Por: Arlene B. Tickner, El Espectador.
Soy de origen judío, pero no practico ninguna religión. Por lo mismo que condeno el holocausto nazi, soy crítica del uso instrumental que Israel ha hecho de éste para legitimar políticas opresoras frente a los palestinos.
Existe evidencia empírica exhaustiva sobre la “solución final” de Hitler y las políticas discriminatorias contra judíos, gitanos y homosexuales que la antecedieron, mucha de ella recogida por los mismos nazis. De allí que los argumentos de los negacionistas absolutos caen de su propio peso. Sin embargo, la polémica “numérica” con aquellos revisionistas que alegan que no murieron seis millones de judíos sino “tan solo” un millón o 300.000, hace perder de vista el problema de fondo: el holocausto fue una política sistemática de deshumanización y exterminio implementada por un Estado contra ciertos grupos de la sociedad.
El filósofo Giorgio Agamben lo identifica como un hito en el desarrollo de la soberanía, ya que normalizó la práctica del estado de excepción. El poder del soberano de declarar una situación excepcional se traduce no sólo en la suspensión de las garantías legales normales y la negación de las libertades básicas, sino en la división de los seres humanos entre quienes se reconocen políticamente como tales y quienes son deshumanizados, frente a los cuales reclama incluso el derecho de quitarles la vida.

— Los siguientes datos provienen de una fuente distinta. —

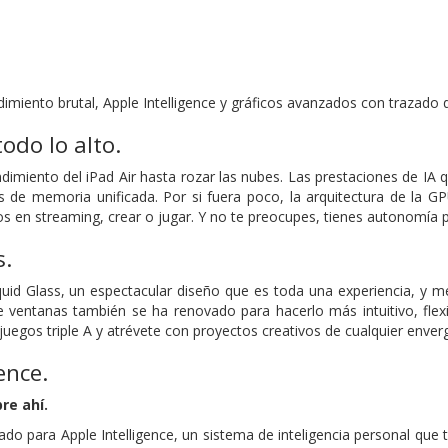
dimiento brutal, Apple Intelligence y gráficos avanzados con trazado
odo lo alto.
ndimiento del iPad Air hasta rozar las nubes. Las prestaciones de IA
s de memoria unificada. Por si fuera poco, la arquitectura de la 
os en streaming, crear o jugar. Y no te preocupes, tienes autonomía p
s.
uid Glass, un espectacular diseño que es toda una experiencia, y me
de ventanas también se ha renovado para hacerlo más intuitivo, fle
juegos triple A y atrévete con proyectos creativos de cualquier enverga
ence.
re ahí.
ñado para Apple Intelligence, un sistema de inteligencia personal que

Para Agamben, el campo de concentración nazi es la epítome del estado de excepción; dentro de éste las personas fueron identificadas como vidas sin valor o “nula vida”, sin derechos y susceptibles de ser asesinadas con impunidad.

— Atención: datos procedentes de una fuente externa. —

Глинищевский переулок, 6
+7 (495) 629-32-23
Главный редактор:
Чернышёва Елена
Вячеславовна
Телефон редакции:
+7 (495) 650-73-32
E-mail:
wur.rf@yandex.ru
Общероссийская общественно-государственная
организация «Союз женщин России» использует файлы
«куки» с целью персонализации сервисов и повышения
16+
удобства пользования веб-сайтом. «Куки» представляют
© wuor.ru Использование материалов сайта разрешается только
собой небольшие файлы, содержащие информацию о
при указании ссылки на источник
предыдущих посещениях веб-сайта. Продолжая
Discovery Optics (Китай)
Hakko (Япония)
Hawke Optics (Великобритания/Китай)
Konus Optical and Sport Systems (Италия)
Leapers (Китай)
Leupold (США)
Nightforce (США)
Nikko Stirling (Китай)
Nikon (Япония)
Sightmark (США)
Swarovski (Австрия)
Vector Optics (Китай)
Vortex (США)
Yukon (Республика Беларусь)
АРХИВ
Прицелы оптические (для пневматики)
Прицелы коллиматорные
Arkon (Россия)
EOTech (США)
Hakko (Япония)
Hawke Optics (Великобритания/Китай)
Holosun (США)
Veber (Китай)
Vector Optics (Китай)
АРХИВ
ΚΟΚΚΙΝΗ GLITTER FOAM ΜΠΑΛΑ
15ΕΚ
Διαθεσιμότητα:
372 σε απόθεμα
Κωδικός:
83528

Lo anterior sugiere que, más allá de la condena al revisionismo histórico y su distorsión del costo humano del holocausto, las críticas deben enfocarse en las lógicas políticas mismas que posibilitaron al holocausto —y que son desconocidas por los negacionistas— las cuales, según autores como Agamben, perduran no sólo en los regímenes autoritarios y totalitarios, sino en todo estado que emplea medidas de excepción.

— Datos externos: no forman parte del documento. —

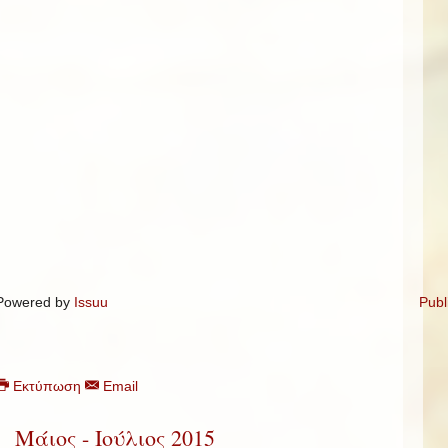
Powered by
Issuu
Publ
Εκτύπωση
Email
Μάιος - Ιούλιος 2015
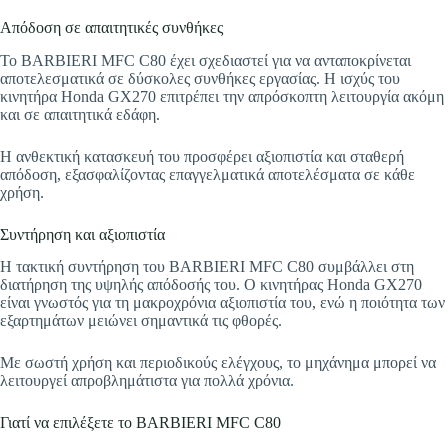
Απόδοση σε απαιτητικές συνθήκες
Το BARBIERI MFC C80 έχει σχεδιαστεί για να ανταποκρίνεται
αποτελεσματικά σε δύσκολες συνθήκες εργασίας. Η ισχύς του
κινητήρα Honda GX270 επιτρέπει την απρόσκοπτη λειτουργία ακόμη
και σε απαιτητικά εδάφη.
Η ανθεκτική κατασκευή του προσφέρει αξιοπιστία και σταθερή
απόδοση, εξασφαλίζοντας επαγγελματικά αποτελέσματα σε κάθε
χρήση.
Συντήρηση και αξιοπιστία
Η τακτική συντήρηση του BARBIERI MFC C80 συμβάλλει στη
διατήρηση της υψηλής απόδοσής του. Ο κινητήρας Honda GX270
είναι γνωστός για τη μακροχρόνια αξιοπιστία του, ενώ η ποιότητα των
εξαρτημάτων μειώνει σημαντικά τις φθορές.
Με σωστή χρήση και περιοδικούς ελέγχους, το μηχάνημα μπορεί να
λειτουργεί απροβλημάτιστα για πολλά χρόνια.
Γιατί να επιλέξετε το BARBIERI MFC C80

Un país como Colombia, que tiene el vergonzoso honor de encabezar las listas mundiales en asesinatos a sindicalistas y periodistas y en desplazamiento forzoso, que ha sido testigo de procesos de exterminio de la oposición política, como el caso de la Unión Patriótica, que es célebre por sus altas tasas de impunidad y que además busca cambiar su imagen internacional, no admite un jefe del Ministerio Público renuente a clarificar su posición sobre algo que en 16 países de Europa se considera un crimen y en el resto de las democracias del mundo simplemente imperdonable.